Geez D, what a softball Slam!
Nah, your observation in fact was very well said. For whatever the reason, most independants (I'll include the LP in that) are driven in some cases by single or handful of issues and others driven off a whole agenda but overall they all share a common thread of being driven by principle.
In many cases, these principles are often radically different (at least in appearance) from the status quo and people generally don't like radical change. Look at the overall reception given by either party to say Ron Paul for example or Dennis Kuchinich. In the case of Paul, if you hate taxes, hate gov't, what to put the military on the border to stop immigration, end Federal control of education and let locals put God back into the schools if you will, etc. Paul is a dream come true. Kuchinich if you really believe in certain forms of welfare and gov't involvement, a force to challenge corp. control of gov't and really believe the so-called democrat party anti-war even anti military stand (a bit of myth I might add) then Dennis is your dreamboat candidate. But when the votes were counted, they both together didn't have enough voters to win a dog catchers contest so what does that say about the principles of the American people as a whole?

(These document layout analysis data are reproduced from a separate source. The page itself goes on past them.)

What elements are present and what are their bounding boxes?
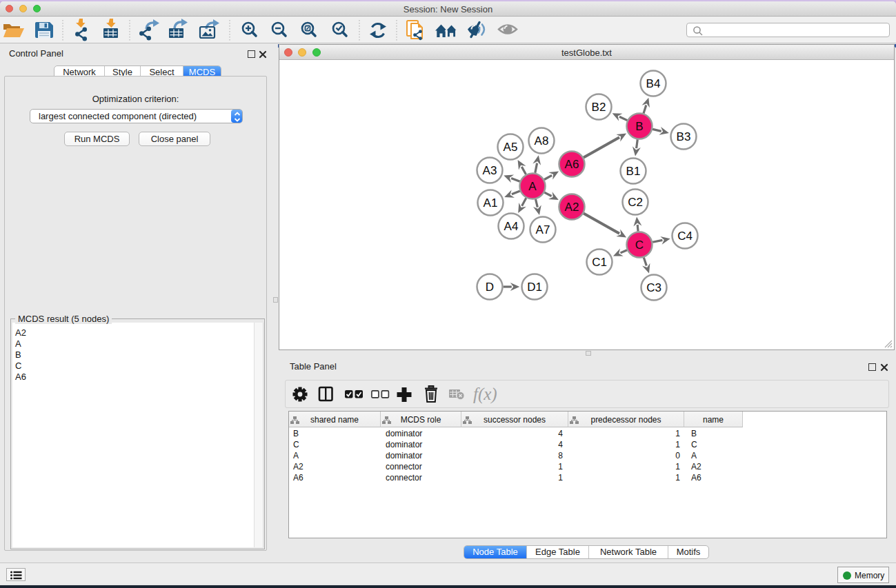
svg-text:D1: D1	[527, 281, 542, 294]
svg-text:C2: C2	[628, 196, 643, 209]
svg-text:A8: A8	[535, 134, 549, 148]
svg-text:C: C	[635, 239, 644, 252]
svg-text:C1: C1	[592, 256, 607, 269]
svg-text:C3: C3	[646, 281, 661, 294]
svg-text:C4: C4	[677, 230, 693, 243]
svg-text:A3: A3	[483, 164, 497, 177]
svg-text:f(x): f(x)	[473, 385, 497, 404]
svg-text:D: D	[486, 281, 494, 294]
svg-text:B3: B3	[677, 130, 691, 143]
svg-text:A1: A1	[484, 196, 498, 210]
svg-text:B1: B1	[626, 165, 641, 178]
svg-text:A4: A4	[504, 220, 519, 233]
svg-text:A2: A2	[565, 201, 579, 214]
svg-text:A: A	[528, 180, 537, 193]
svg-text:A7: A7	[536, 223, 550, 236]
svg-text:A6: A6	[565, 158, 579, 171]
svg-text:B: B	[635, 120, 643, 133]
svg-text:B4: B4	[646, 77, 661, 90]
svg-text:B2: B2	[592, 101, 606, 114]
svg-text:A5: A5	[504, 141, 518, 154]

We'll scream and bellyache about the current problems and point fingers all day long but when given the chance to do something different, we seem to never walk that path. There is a belief in what is known as the beaten spouse syndrome in which an abused spouse will not depart an abusive home out of fear of the unknown as at least in his/her situation they've conditioned themselves mentally to live within the situation at hand rather than face the fear of doing something different. It's a belief in security even though it comes with a heavy price. We voters are really IMO much that same way.
Robert Kagan, a founder of Project for A New American Century and contributor to such NeoConservative icons as the Weekly Standard wrote a piece for the publication World Affairs that has got quite a few folks upset. The article is called NeoCon Nation: NeoConservatism, c. 1776' and makes a strong case historically that what the NeoCons are doing now is not new but in fact a tradition that has transcended through our gov't over the years and you know what, he's right! Kagan, in a real sense holds up a mirror to our society and sez, "we have found the enemy and the enemy is us!" And I think some of that comes from the voter playing the abusive spouse again.
People today scream at conservatives for laying claim to those who oppose the war for being unpatriotic and I too object to that line of thinking but what is interesting is the fact that it was a democrat icon President who at one time made it a crime to condemn US war policy up to and including deportation. The President was Woodrow Wilson, the war WW1 obviously and the law was the Espionage Act of 1917' and the Sedition Act of 1918'. During the period over 170,000 people were arrested and many deported. Even the US Post Office refused to ship any material critical of the war effort at the time so as wrongheaded as some are today with their claims of unpatriotic, commie and all that crap, it can't hold a candle to some of the stuff Wilson, a democrat, did. And less we not forget Lincoln or FDR either (spread the party wealth)and this goes to the heart IMO of Kagan's point to some extent.
It's a lenghty piece, I won't kid you at all on that but it's well worth the read and although some who travel in my political belief circles are enraged at Kagan asserting that in reality we are all NeoCons, I for one applaud his voice and appreciate his willingness to in many respects state a very obvious truth that many "NON" NeoCons want to deny. God Bless him for holding up that mirror and IMO pointing the obvious.